** Data follows **
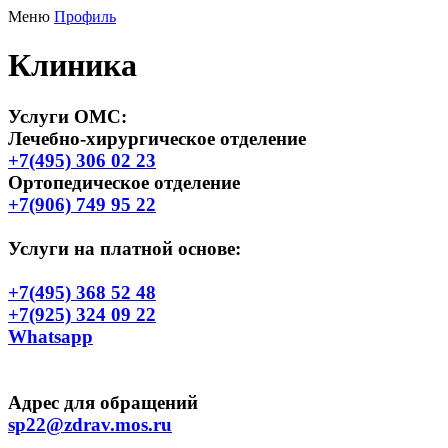
Меню
Профиль
Клиника
Услуги ОМС
:
Лечебно-хирургическое отделение
+7(495) 306 02 23
Ортопедическое отделение
+7(906) 749 95 22
Услуги на платной основе:
+7(495) 368 52 48
+7(925) 324 09 22
Whatsapp
Адрес для обращений
sp22@zdrav.mos.ru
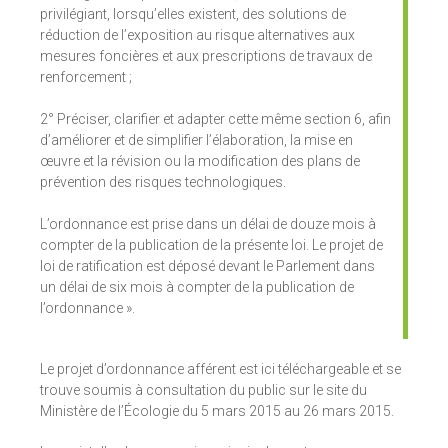
privilégiant, lorsqu’elles existent, des solutions de
réduction de l’exposition au risque alternatives aux
mesures foncières et aux prescriptions de travaux de
renforcement ;
2° Préciser, clarifier et adapter cette même section 6, afin
d’améliorer et de simplifier l’élaboration, la mise en
œuvre et la révision ou la modification des plans de
prévention des risques technologiques.
L’ordonnance est prise dans un délai de douze mois à
compter de la publication de la présente loi. Le projet de
loi de ratification est déposé devant le Parlement dans
un délai de six mois à compter de la publication de
l’ordonnance ».
Le projet d’ordonnance afférent est ici téléchargeable et se
trouve soumis à consultation du public sur le site du
Ministère de l’Écologie du 5 mars 2015 au 26 mars 2015.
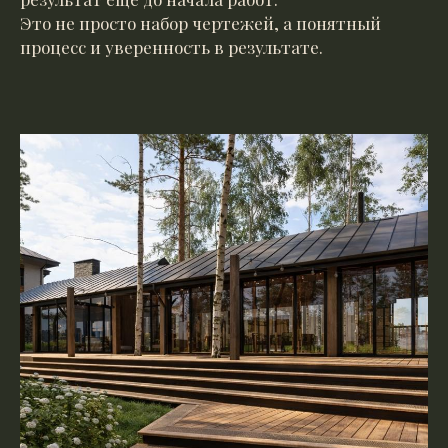
Это не просто набор чертежей, а понятный
процесс и уверенность в результате.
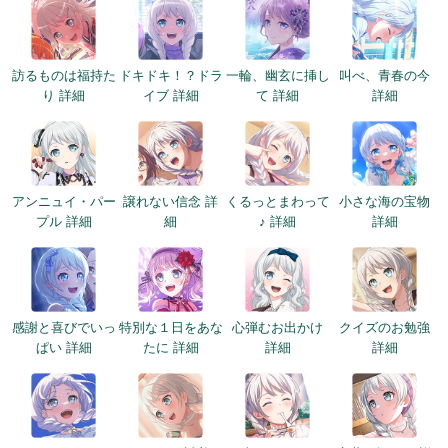
訪るものは福持た
ドキドキ！？ドラ
一輪、幽玄に挿し
叫べ、青春の今
り 詳細
イブ 詳細
て 詳細
詳細
アンニュイ・パー
譲れない信念 詳
くるっとまわって
小さな海の宝物
プル 詳細
細
♪ 詳細
詳細
感謝と喜びでいっ
特別な１日をあな
心弾むお出かけ
クイズのお勉強
ぱい 詳細
たに 詳細
詳細
詳細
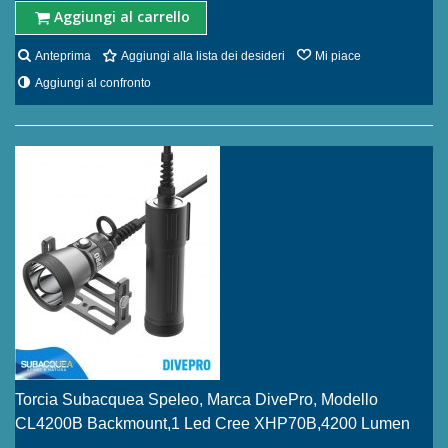
Aggiungi al carrello
Anteprima
Aggiungi alla lista dei desideri
Mi piace
Aggiungi al confronto
Torcia Subacquea Speleo, Marca DivePro, Modello
CL4200B Backmount,1 Led Cree XHP70B,4200 Lumen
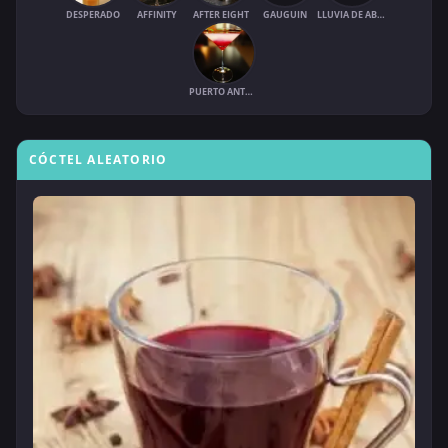
DESPERADO
AFFINITY
AFTER EIGHT
GAUGUIN
LLUVIA DE ABRIL
PUERTO ANTONIO
CÓCTEL ALEATORIO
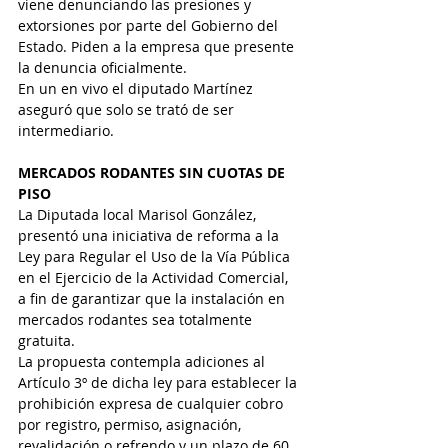
viene denunciando las presiones y 
extorsiones por parte del Gobierno del 
Estado. Piden a la empresa que presente 
la denuncia oficialmente.
En un en vivo el diputado Martínez 
aseguró que solo se trató de ser 
intermediario.
MERCADOS RODANTES SIN CUOTAS DE 
PISO
La Diputada local Marisol González, 
presentó una iniciativa de reforma a la 
Ley para Regular el Uso de la Vía Pública 
en el Ejercicio de la Actividad Comercial, 
a fin de garantizar que la instalación en 
mercados rodantes sea totalmente 
gratuita.
La propuesta contempla adiciones al 
Artículo 3º de dicha ley para establecer la 
prohibición expresa de cualquier cobro 
por registro, permiso, asignación, 
revalidación o refrendo y un plazo de 60 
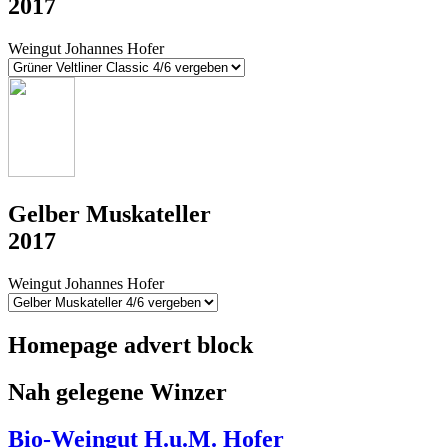
2017
Weingut Johannes Hofer
Gelber Muskateller
2017
Weingut Johannes Hofer
Homepage advert block
Nah gelegene Winzer
Bio-Weingut H.u.M. Hofer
** End of Data **
Both the line above containing "Адрес для обращений" and the line containing "Aggiungi al confronto" belong in the copy, along with every line between them; print these exactly and omit the pictures.

→ Result of this task:
Адрес для обращений
sp22@zdrav.mos.ru
privilégiant, lorsqu’elles existent, des solutions de
réduction de l’exposition au risque alternatives aux
mesures foncières et aux prescriptions de travaux de
renforcement ;
2° Préciser, clarifier et adapter cette même section 6, afin
d’améliorer et de simplifier l’élaboration, la mise en
œuvre et la révision ou la modification des plans de
prévention des risques technologiques.
L’ordonnance est prise dans un délai de douze mois à
compter de la publication de la présente loi. Le projet de
loi de ratification est déposé devant le Parlement dans
un délai de six mois à compter de la publication de
l’ordonnance ».
Le projet d’ordonnance afférent est ici téléchargeable et se
trouve soumis à consultation du public sur le site du
Ministère de l’Écologie du 5 mars 2015 au 26 mars 2015.
Это не просто набор чертежей, а понятный
процесс и уверенность в результате.
訪るものは福持た
ドキドキ！？ドラ
一輪、幽玄に挿し
叫べ、青春の今
り 詳細
イブ 詳細
て 詳細
詳細
アンニュイ・パー
譲れない信念 詳
くるっとまわって
小さな海の宝物
プル 詳細
細
♪ 詳細
詳細
感謝と喜びでいっ
特別な１日をあな
心弾むお出かけ
クイズのお勉強
ぱい 詳細
たに 詳細
詳細
詳細
Aggiungi al carrello
Anteprima
Aggiungi alla lista dei desideri
Mi piace
Aggiungi al confronto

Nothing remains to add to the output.